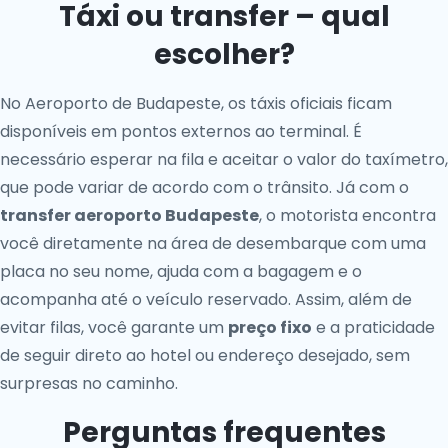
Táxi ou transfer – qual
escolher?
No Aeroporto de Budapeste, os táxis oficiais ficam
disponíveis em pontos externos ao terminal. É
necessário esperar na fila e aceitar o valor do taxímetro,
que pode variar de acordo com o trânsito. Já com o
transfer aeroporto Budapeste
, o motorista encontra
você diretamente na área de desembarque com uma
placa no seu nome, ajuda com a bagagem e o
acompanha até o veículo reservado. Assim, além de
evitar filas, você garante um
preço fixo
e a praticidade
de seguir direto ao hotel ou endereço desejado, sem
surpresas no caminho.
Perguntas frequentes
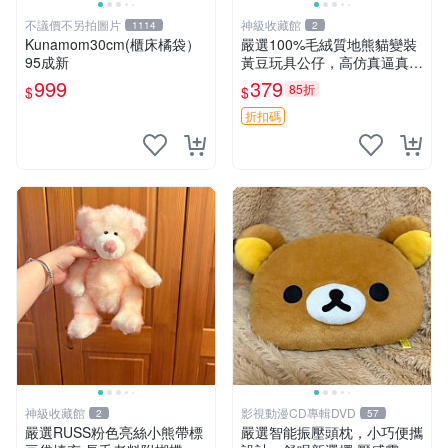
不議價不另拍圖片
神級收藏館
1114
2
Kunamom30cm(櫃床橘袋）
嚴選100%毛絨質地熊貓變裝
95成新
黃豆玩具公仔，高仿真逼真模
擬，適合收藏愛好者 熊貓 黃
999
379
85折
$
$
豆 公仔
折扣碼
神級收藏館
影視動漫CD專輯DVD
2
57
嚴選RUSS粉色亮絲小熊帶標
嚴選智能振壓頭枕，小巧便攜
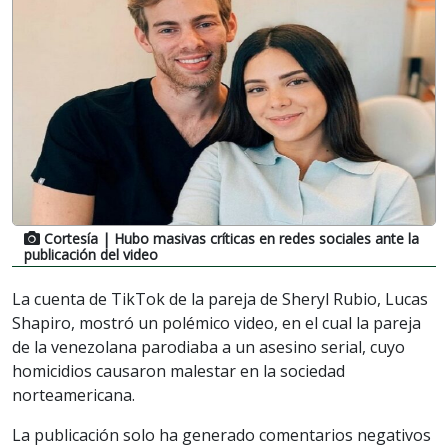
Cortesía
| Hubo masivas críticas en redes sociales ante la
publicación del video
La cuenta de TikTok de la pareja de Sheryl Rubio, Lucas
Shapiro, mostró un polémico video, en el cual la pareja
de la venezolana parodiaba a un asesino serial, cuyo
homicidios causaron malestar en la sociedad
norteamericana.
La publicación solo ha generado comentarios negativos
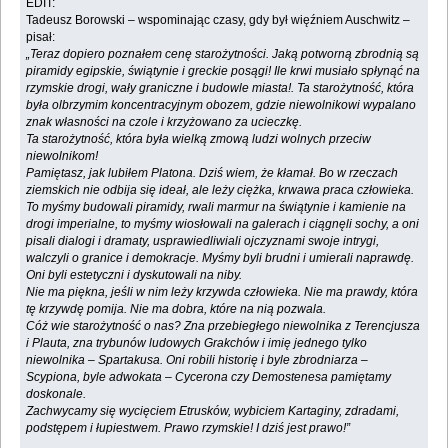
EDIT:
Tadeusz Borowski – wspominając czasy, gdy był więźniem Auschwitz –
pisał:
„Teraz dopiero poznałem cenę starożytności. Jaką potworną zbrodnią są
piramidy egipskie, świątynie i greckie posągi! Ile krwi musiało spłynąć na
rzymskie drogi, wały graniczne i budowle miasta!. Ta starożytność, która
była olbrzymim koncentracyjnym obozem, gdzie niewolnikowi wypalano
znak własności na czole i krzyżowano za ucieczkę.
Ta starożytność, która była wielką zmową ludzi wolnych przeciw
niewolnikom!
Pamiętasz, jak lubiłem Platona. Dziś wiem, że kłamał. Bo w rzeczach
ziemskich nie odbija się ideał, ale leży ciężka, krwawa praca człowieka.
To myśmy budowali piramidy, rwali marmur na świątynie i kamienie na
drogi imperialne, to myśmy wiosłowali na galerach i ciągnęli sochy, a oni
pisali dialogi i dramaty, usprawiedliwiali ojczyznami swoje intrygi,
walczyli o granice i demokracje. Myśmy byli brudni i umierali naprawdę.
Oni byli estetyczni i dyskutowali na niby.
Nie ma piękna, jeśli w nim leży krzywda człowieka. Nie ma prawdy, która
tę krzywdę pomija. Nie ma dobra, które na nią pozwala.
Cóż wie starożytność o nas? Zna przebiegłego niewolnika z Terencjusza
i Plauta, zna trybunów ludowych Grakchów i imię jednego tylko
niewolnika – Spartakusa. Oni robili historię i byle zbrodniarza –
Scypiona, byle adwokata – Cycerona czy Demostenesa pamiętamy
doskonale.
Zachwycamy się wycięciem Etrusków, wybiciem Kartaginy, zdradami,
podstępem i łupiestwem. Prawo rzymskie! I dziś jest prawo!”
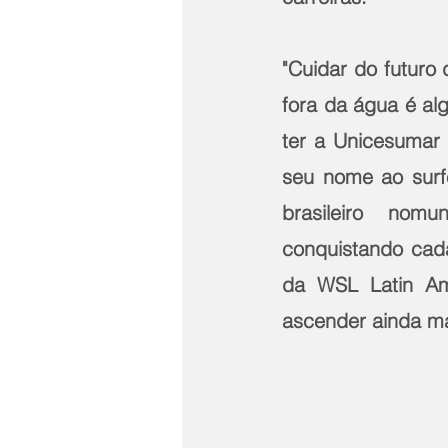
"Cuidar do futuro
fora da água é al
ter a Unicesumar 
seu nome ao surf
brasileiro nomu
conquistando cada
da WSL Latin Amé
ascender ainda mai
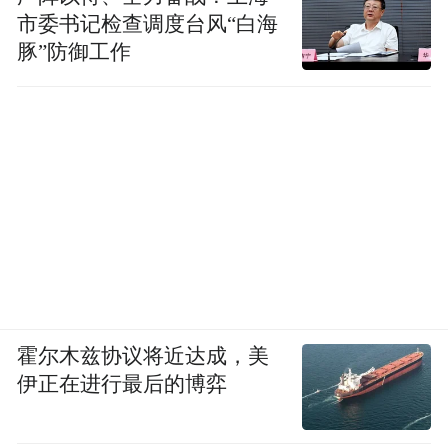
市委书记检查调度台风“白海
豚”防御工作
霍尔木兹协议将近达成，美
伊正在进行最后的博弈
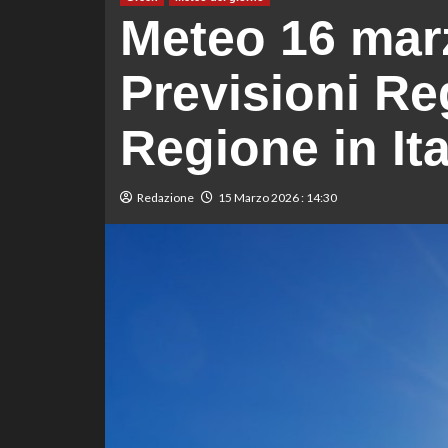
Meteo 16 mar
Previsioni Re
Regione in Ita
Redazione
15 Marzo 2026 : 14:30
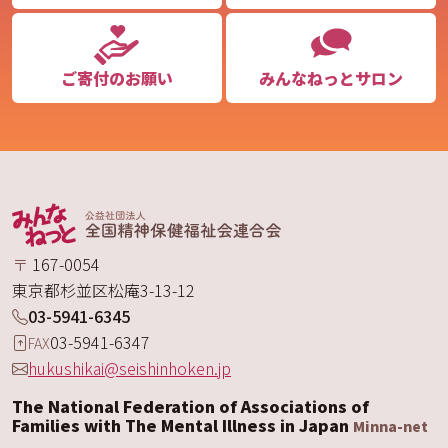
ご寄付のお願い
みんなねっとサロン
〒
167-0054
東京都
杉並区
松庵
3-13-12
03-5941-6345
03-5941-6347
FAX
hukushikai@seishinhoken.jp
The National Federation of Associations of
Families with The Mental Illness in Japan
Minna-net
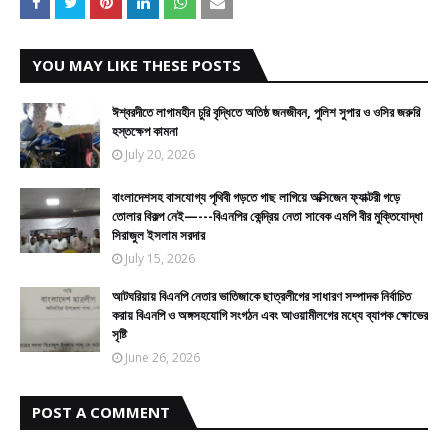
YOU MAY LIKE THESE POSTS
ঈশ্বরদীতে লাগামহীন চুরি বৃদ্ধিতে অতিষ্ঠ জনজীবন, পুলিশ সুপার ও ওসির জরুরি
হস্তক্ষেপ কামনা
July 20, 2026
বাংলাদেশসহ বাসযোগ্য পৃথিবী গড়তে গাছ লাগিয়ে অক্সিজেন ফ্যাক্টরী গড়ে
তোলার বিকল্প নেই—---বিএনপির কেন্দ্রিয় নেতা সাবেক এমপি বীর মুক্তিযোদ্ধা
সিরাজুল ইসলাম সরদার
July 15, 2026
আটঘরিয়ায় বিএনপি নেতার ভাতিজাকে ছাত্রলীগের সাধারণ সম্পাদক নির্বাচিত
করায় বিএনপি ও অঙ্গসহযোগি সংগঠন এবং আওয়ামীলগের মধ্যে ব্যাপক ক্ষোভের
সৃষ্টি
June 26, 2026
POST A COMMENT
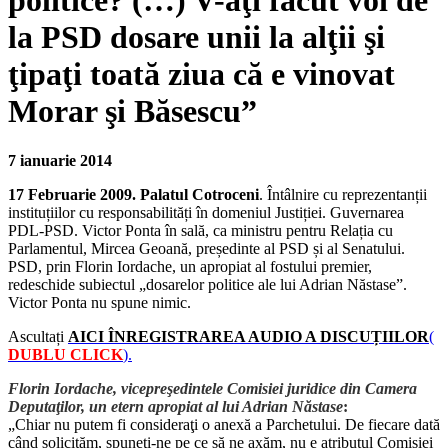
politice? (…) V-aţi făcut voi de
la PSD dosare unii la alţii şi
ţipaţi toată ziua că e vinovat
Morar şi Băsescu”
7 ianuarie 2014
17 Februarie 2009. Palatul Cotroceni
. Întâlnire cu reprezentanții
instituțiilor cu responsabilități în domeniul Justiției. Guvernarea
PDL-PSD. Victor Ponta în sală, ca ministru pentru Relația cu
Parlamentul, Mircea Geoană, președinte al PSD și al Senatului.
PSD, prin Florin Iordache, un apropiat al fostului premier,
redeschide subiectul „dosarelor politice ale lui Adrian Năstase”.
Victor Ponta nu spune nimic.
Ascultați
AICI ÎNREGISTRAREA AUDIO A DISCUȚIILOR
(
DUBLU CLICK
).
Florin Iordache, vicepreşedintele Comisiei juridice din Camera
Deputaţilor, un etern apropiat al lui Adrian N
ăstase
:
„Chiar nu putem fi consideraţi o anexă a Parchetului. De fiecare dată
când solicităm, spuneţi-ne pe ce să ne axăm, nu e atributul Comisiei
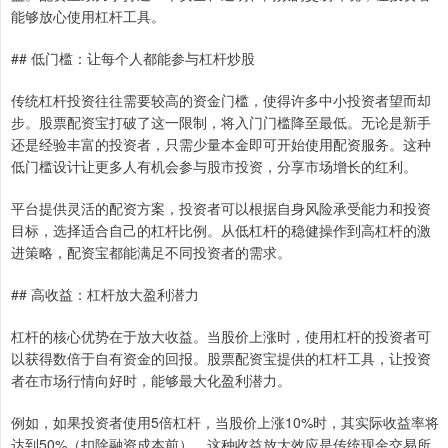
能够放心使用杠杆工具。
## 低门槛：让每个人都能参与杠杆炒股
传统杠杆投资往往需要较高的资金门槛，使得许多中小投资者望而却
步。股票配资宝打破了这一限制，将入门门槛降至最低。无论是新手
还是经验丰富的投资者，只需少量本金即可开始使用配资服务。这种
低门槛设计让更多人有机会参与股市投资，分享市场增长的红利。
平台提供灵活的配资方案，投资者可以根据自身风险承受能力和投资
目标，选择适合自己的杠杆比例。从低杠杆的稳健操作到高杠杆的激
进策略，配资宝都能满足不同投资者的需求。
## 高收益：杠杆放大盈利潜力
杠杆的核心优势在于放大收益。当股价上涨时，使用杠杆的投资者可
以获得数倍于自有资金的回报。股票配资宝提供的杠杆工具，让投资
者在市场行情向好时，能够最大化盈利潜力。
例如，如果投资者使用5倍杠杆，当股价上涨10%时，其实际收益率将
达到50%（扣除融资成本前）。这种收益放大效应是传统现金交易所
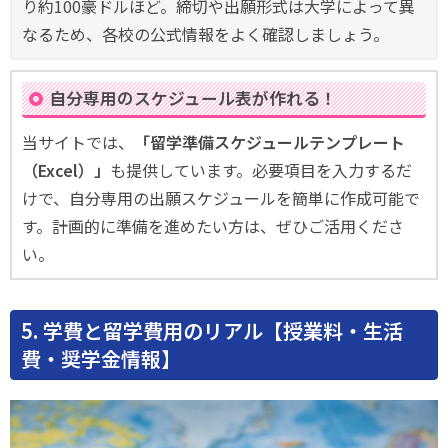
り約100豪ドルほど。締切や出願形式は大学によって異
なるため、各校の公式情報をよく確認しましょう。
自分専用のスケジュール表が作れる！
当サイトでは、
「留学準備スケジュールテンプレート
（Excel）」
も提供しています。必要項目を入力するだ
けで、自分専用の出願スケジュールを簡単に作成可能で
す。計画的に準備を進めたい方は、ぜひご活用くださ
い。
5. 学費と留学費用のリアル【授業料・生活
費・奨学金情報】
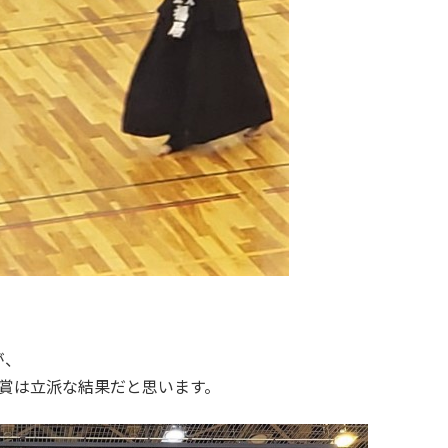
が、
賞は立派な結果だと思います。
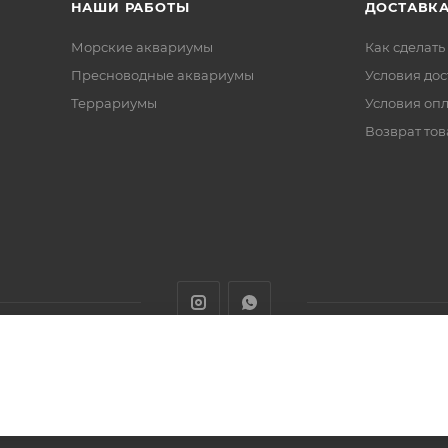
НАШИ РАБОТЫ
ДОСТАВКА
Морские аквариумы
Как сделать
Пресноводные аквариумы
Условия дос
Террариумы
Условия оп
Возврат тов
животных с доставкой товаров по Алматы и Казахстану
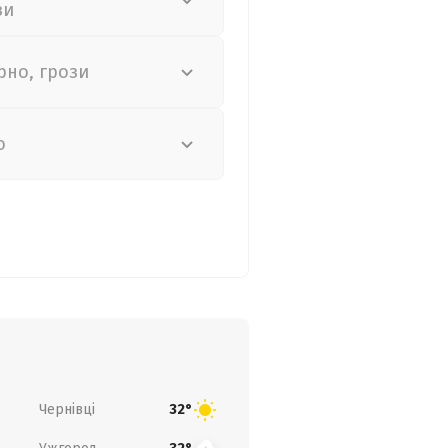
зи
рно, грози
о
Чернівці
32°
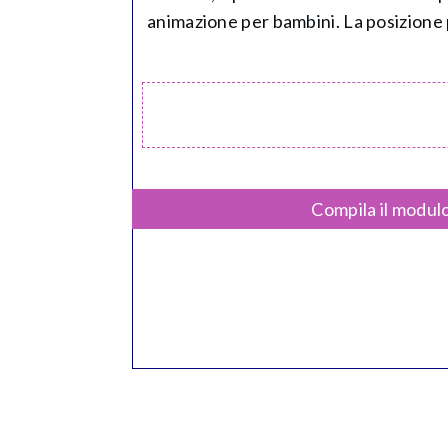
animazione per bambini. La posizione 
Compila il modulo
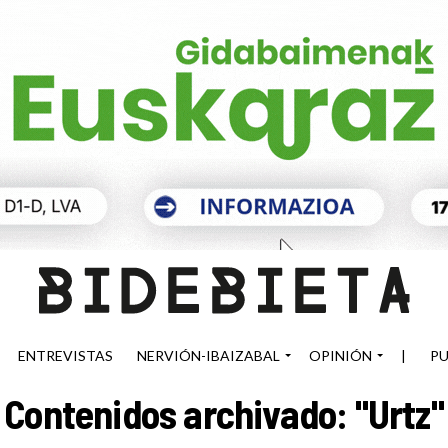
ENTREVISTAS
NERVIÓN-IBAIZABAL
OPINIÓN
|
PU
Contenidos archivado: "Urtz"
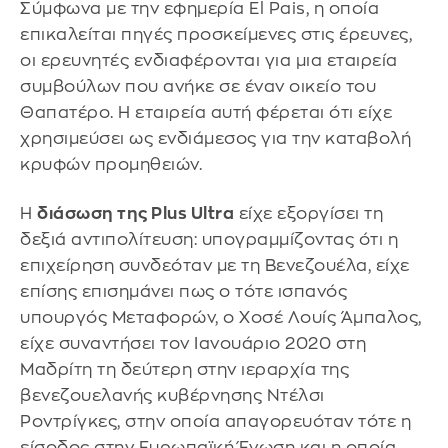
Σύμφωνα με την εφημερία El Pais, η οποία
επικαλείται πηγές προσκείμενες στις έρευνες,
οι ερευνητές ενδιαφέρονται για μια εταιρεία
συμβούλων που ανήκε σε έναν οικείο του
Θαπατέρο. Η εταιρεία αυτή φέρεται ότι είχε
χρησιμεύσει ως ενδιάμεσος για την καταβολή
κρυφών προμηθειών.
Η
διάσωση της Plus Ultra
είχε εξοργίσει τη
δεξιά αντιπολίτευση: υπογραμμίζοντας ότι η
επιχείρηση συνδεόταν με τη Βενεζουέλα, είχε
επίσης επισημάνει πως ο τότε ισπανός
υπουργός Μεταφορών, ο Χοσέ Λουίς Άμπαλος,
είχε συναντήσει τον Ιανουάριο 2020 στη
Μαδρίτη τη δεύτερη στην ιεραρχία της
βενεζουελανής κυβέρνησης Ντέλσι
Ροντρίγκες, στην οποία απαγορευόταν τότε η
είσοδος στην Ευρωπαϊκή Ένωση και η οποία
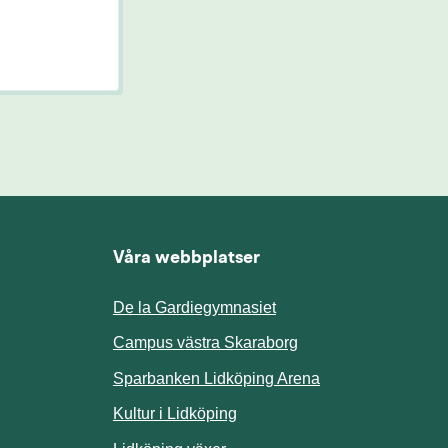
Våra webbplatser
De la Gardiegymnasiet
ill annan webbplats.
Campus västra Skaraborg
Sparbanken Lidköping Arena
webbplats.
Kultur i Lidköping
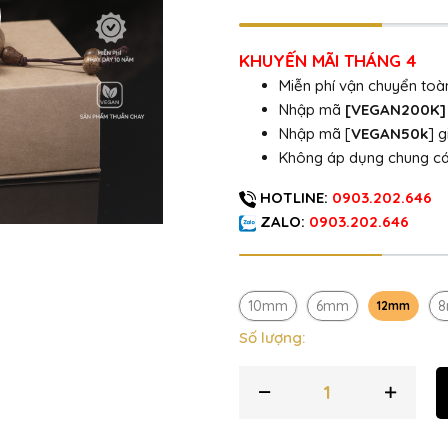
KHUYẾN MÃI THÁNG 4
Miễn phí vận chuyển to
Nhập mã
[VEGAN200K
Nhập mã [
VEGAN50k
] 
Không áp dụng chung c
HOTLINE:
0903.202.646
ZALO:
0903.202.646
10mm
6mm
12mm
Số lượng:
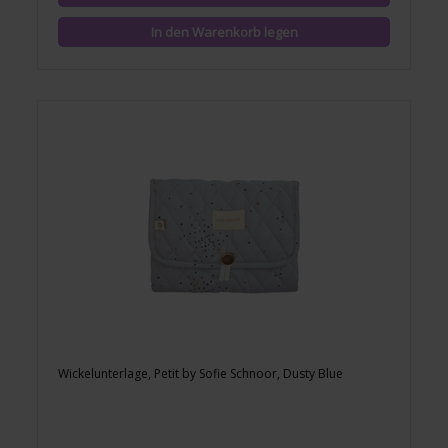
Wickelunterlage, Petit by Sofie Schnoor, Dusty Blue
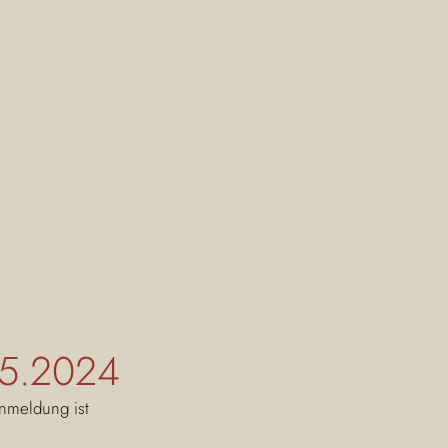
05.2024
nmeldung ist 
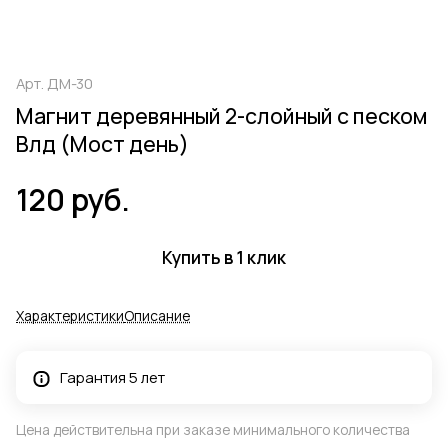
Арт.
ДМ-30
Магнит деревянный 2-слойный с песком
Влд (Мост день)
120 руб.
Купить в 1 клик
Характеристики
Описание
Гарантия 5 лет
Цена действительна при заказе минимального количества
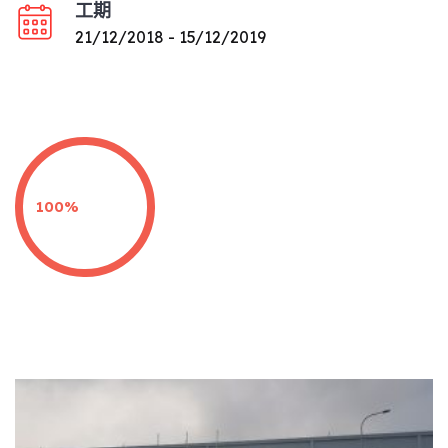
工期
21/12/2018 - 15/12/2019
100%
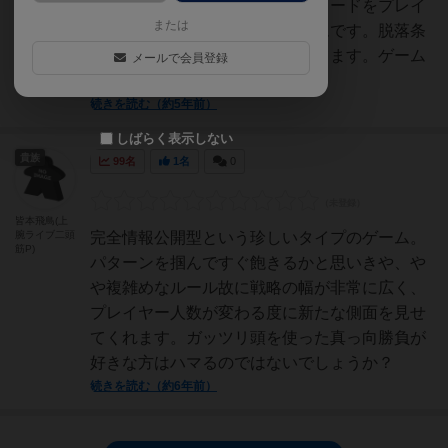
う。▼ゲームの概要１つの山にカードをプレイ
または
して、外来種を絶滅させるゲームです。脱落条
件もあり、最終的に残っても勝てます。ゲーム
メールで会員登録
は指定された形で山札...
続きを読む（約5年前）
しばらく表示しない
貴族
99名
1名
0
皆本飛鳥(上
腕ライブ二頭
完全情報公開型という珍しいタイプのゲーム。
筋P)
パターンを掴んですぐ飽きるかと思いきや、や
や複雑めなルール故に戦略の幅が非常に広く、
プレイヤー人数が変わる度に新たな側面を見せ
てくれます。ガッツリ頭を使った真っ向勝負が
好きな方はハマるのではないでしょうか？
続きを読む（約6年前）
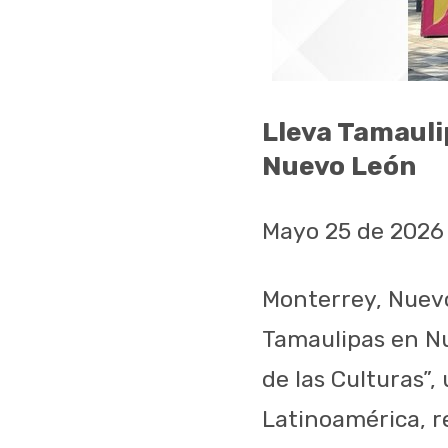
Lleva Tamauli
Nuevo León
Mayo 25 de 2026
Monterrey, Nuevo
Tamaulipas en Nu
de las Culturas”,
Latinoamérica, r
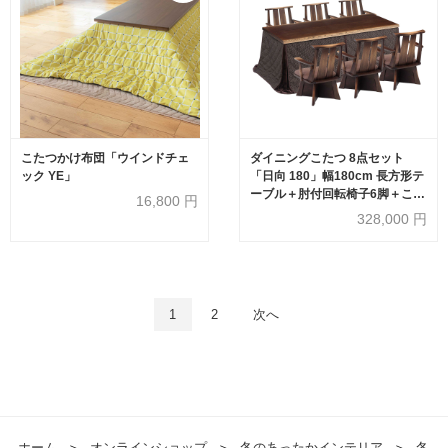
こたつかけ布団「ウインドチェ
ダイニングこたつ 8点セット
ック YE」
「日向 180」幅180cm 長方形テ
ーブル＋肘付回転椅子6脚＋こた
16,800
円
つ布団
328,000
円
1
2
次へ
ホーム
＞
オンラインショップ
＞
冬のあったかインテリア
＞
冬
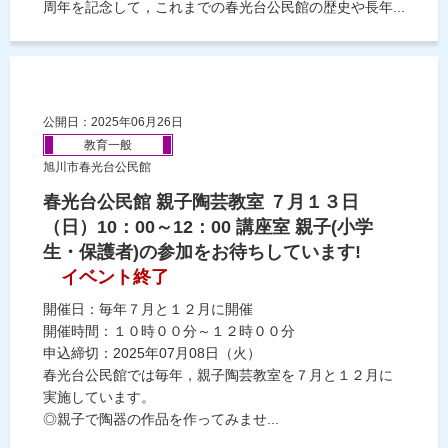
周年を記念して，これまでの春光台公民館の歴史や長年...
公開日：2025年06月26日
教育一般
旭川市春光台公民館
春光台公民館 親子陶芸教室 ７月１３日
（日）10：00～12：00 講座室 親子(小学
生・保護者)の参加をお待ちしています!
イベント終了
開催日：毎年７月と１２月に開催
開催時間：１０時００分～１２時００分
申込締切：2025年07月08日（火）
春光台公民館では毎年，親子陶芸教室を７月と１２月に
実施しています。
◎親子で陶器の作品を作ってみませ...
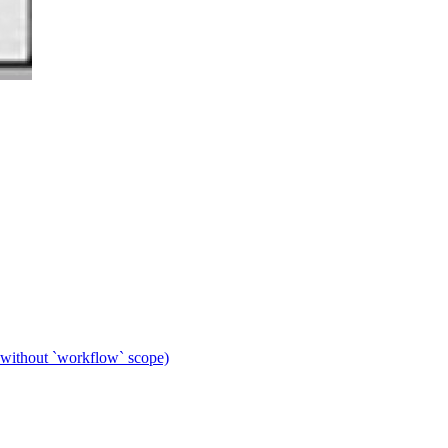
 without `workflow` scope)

-------

→ **Task to carry out**:
The expected output is an exact copy of the lines from the top of the data above through the line containing "znak własności na", both included, with every picture omitted.

→ **Written solution**:
Táxi ou transfer – qual
escolher?
No Aeroporto de Budapeste, os táxis oficiais ficam
disponíveis em pontos externos ao terminal. É
necessário esperar na fila e aceitar o valor do taxímetro,
que pode variar de acordo com o trânsito. Já com o
transfer aeroporto Budapeste
, o motorista encontra
você diretamente na área de desembarque com uma
placa no seu nome, ajuda com a bagagem e o
acompanha até o veículo reservado. Assim, além de
evitar filas, você garante um
preço fixo
e a praticidade
de seguir direto ao hotel ou endereço desejado, sem
surpresas no caminho.
Perguntas frequentes
不議價不另拍圖片
神級收藏館
1114
2
Kunamom30cm(櫃床橘袋）
嚴選100%毛絨質地熊貓變裝
95成新
黃豆玩具公仔，高仿真逼真模
擬，適合收藏愛好者 熊貓 黃
999
379
85折
$
$
豆 公仔
折扣碼
神級收藏館
影視動漫CD專輯DVD
2
57
嚴選RUSS粉色亮絲小熊帶標
嚴選智能振壓頭枕，小巧便攜
Cortesía
| Hubo masivas críticas en redes sociales ante la
publicación del video
La cuenta de TikTok de la pareja de Sheryl Rubio, Lucas
Shapiro, mostró un polémico video, en el cual la pareja
de la venezolana parodiaba a un asesino serial, cuyo
homicidios causaron malestar en la sociedad
norteamericana.
La publicación solo ha generado comentarios negativos
EDIT:
Tadeusz Borowski – wspominając czasy, gdy był więźniem Auschwitz –
pisał:
„Teraz dopiero poznałem cenę starożytności. Jaką potworną zbrodnią są
piramidy egipskie, świątynie i greckie posągi! Ile krwi musiało spłynąć na
rzymskie drogi, wały graniczne i budowle miasta!. Ta starożytność, która
była olbrzymim koncentracyjnym obozem, gdzie niewolnikowi wypalano
znak własności na czole i krzyżowano za ucieczkę.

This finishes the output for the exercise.